I used to go to a men’s only yoga class, I was far more comfortable there than in a mixed class. The class was discontinued, not because of lack of interest… but because the instructor got pregnant, it never restarted. She was a great instructor very professional and targeted the exercises to men’s problem areas.
Men’s only spaces are important, as much as women’s spaces. Men’s mental health is often overlooked, and men’s spaces are an easy way for men to vent about shit that is bothering them.

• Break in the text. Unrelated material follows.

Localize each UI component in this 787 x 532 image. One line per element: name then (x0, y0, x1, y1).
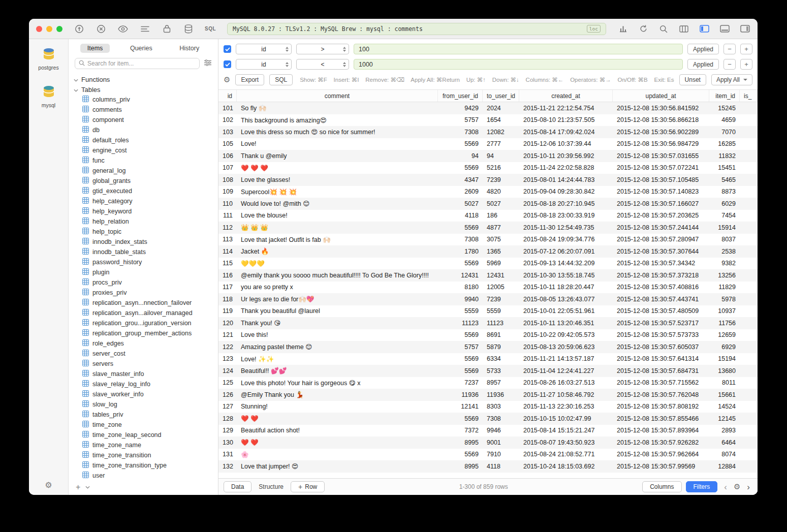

Also “our current time” is a little strange, history it’s full of segregated spaces, even of just by social convention. Our current time is far more accepting of mixing than a lot of history.
My anecdotal 2 cents:
I was in boyscouts and I think it was a space to develop positive masculinity, and to learn things by looking up to older boys who had been through the same experience. I think girls being present would have changed the dynamic, because teenage boys act differently and talk about different things when around teenage girls.
Now that being said I’m certain not everyone in boyscouts developed positive masculinity. Boyscouts is far, far less uniform than people seem to think. There were 2 troops in my home town that were wildly different.
But at least from my anecdotal experience, Boyscouts was a good thing that benefitted from being a boys-only experience, and I wonder how it has changed now that girls can join boyscout troops.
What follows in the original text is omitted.